§ **Collected data**:
::::::::::
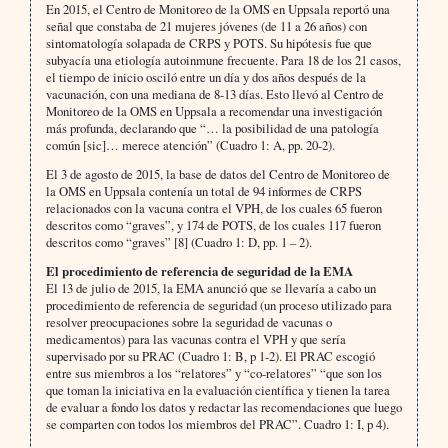
En 2015, el Centro de Monitoreo de la OMS en Uppsala reportó una
señal que constaba de 21 mujeres jóvenes (de 11 a 26 años) con
sintomatología solapada de CRPS y POTS. Su hipótesis fue que
subyacía una etiología autoinmune frecuente. Para 18 de los 21 casos,
el tiempo de inicio osciló entre un día y dos años después de la
vacunación, con una mediana de 8-13 días. Esto llevó al Centro de
Monitoreo de la OMS en Uppsala a recomendar una investigación
más profunda, declarando que “… la posibilidad de una patología
común [sic]… merece atención” (Cuadro 1: A, pp. 20-2).
El 3 de agosto de 2015, la base de datos del Centro de Monitoreo de
la OMS en Uppsala contenía un total de 94 informes de CRPS
relacionados con la vacuna contra el VPH, de los cuales 65 fueron
descritos como “graves”, y 174 de POTS, de los cuales 117 fueron
descritos como “graves” [8] (Cuadro 1: D, pp. 1 – 2).
El procedimiento de referencia de seguridad de la EMA
El 13 de julio de 2015, la EMA anunció que se llevaría a cabo un
procedimiento de referencia de seguridad (un proceso utilizado para
resolver preocupaciones sobre la seguridad de vacunas o
medicamentos) para las vacunas contra el VPH y que sería
supervisado por su PRAC (Cuadro 1: B, p 1-2). El PRAC escogió
entre sus miembros a los “relatores” y “co-relatores” “que son los
que toman la iniciativa en la evaluación científica y tienen la tarea
de evaluar a fondo los datos y redactar las recomendaciones que luego
se comparten con todos los miembros del PRAC”. Cuadro 1: I, p 4).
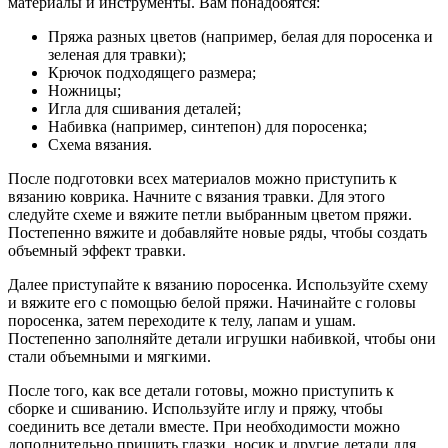
материалы и инструменты. Вам понадобятся:
Пряжа разных цветов (например, белая для поросенка и
зеленая для травки);
Крючок подходящего размера;
Ножницы;
Игла для сшивания деталей;
Набивка (например, синтепон) для поросенка;
Схема вязания.
После подготовки всех материалов можно приступить к
вязанию коврика. Начните с вязания травки. Для этого
следуйте схеме и вяжите петли выбранным цветом пряжи.
Постепенно вяжите и добавляйте новые ряды, чтобы создать
объемный эффект травки.
Далее приступайте к вязанию поросенка. Используйте схему
и вяжите его с помощью белой пряжи. Начинайте с головы
поросенка, затем переходите к телу, лапам и ушам.
Постепенно заполняйте детали игрушки набивкой, чтобы они
стали объемными и мягкими.
После того, как все детали готовы, можно приступить к
сборке и сшиванию. Используйте иглу и пряжу, чтобы
соединить все детали вместе. При необходимости можно
дополнительно пришить глазки, носик и другие детали для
::::::::::
Omit every picture, and please return the entries exactly from the first line through the line with "Monitoreo de la OMS en Uppsala a", both included.

§ **ANSWER FOR THE TASK**:
En 2015, el Centro de Monitoreo de la OMS en Uppsala reportó una
señal que constaba de 21 mujeres jóvenes (de 11 a 26 años) con
sintomatología solapada de CRPS y POTS. Su hipótesis fue que
subyacía una etiología autoinmune frecuente. Para 18 de los 21 casos,
el tiempo de inicio osciló entre un día y dos años después de la
vacunación, con una mediana de 8-13 días. Esto llevó al Centro de
Monitoreo de la OMS en Uppsala a recomendar una investigación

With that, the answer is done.